Calibrating an Imperfect Auxiliary Predictor for Unobserved No-Purchase Choice
Jiangkai Xiong, Kalyan Talluri, Hanzhao Wang
TL;DR
This paper addresses the difficulty of estimating unobserved no-purchase probabilities when only purchase data are observed. It introduces two calibration strategies for a biased outside-option predictor: an affine logit-space regression (linear calibration) and a nearly-monotone maximum rank correlation (MRC) approach, each with finite-sample guarantees that separate predictor quality from utility-learning error. A key structural identity expresses the outside-option log-odds as the difference between outside utility and the inclusive value of offered products, enabling calibration without observing no-purchase events. The framework supports multiple predictors and robust aggregation, and the experiments (synthetic and Expedia real data) show substantial improvements in outside-option estimation and downstream assortment revenue, particularly when predictor bias is nonlinear.
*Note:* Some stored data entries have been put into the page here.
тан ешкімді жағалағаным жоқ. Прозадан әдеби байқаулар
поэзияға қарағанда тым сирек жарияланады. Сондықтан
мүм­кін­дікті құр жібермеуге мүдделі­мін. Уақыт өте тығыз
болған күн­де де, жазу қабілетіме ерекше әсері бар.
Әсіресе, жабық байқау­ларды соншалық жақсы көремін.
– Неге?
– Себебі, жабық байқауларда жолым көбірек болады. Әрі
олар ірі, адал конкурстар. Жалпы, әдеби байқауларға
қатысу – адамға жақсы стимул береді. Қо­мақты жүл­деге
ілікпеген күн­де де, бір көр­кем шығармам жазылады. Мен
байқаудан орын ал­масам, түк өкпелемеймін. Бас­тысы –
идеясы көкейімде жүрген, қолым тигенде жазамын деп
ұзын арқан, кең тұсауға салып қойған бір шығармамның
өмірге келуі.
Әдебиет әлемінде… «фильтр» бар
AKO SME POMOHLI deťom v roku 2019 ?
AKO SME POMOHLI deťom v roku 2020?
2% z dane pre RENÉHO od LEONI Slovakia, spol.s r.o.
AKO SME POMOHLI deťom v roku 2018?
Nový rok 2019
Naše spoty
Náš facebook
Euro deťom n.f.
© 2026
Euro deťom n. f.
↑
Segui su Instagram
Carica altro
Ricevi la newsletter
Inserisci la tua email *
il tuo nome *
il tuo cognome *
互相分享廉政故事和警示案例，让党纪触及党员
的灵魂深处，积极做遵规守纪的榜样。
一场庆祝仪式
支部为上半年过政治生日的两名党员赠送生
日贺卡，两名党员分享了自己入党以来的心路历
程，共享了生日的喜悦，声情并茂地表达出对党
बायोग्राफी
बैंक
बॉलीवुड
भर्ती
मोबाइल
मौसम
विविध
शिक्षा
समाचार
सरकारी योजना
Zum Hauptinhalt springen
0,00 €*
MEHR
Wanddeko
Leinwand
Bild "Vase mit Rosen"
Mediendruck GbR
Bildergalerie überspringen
The work provides practical tools for plug-in calibration in settings with censored outside-option data, with clear implications for market-sizing and decision quality in retail and online platforms.
Abstract
Firms typically cannot observe key consumer actions: whether customers buy from a competitor, choose not to buy, or even fully consider the firm's offer. This missing outside-option information makes market-size and preference estimation difficult even in simple multinomial logit (MNL) models, and it is a central obstacle in practice when only transaction data are recorded. Existing approaches often rely on auxiliary market-share, aggregated, or cross-market data. We study a complementary setting in which a black-box auxiliary predictor provides outside-option probabilities, but is potentially biased or miscalibrated because it was trained in a different channel, period, or population, or produced by an external machine-learning system. We develop calibration methods that turn such imperfect predictions into statistically valid no-purchase estimates using purchase-only data from the focal environment. First, under affine miscalibration in logit space, we show that a simple regression identifies outside-option utility parameters and yields consistent recovery of no-purchase probabilities without collecting new labels for no-purchase events. Second, under a weaker nearly monotone condition, we propose a rank-based calibration method and derive finite-sample error bounds that cleanly separate auxiliary-predictor quality from first-stage utility-learning error over observed in-set choices. Our analysis also translates estimation error into downstream decision quality for assortment optimization, quantifying how calibration accuracy affects revenue performance. The bounds provide explicit dependence on predictor alignment and utility-learning error, clarifying when each source dominates. Numerical experiments demonstrate improvements in no-purchase estimation and downstream assortment decisions, and we discuss robust aggregation extensions for combining multiple auxiliary predictors.